*PROBLEM REQUIREMENTS*. Print the entries that appear below, exactly as written and without their pictures.

[Extracted page text data]
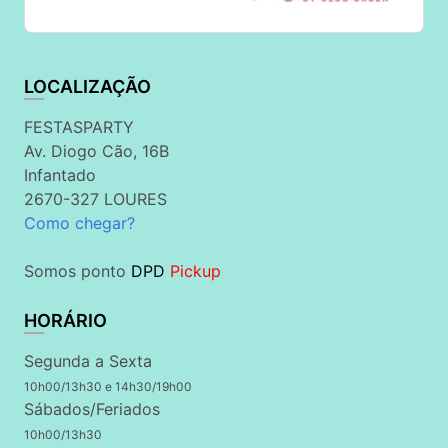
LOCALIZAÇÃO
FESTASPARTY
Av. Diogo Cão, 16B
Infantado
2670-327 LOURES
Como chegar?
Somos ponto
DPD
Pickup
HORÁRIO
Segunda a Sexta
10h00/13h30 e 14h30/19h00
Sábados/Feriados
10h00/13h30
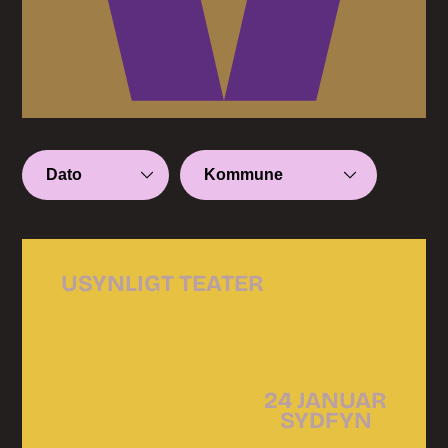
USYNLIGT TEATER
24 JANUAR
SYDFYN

*OUTPUT OF THE EXERCISE*.
LOCALIZAÇÃO
FESTASPARTY
Av. Diogo Cão, 16B
Infantado
2670-327 LOURES
Como chegar?
Somos ponto
DPD
Pickup
HORÁRIO
Segunda a Sexta
10h00/13h30 e 14h30/19h00
Sábados/Feriados
10h00/13h30
USYNLIGT TEATER
24 JANUAR
SYDFYN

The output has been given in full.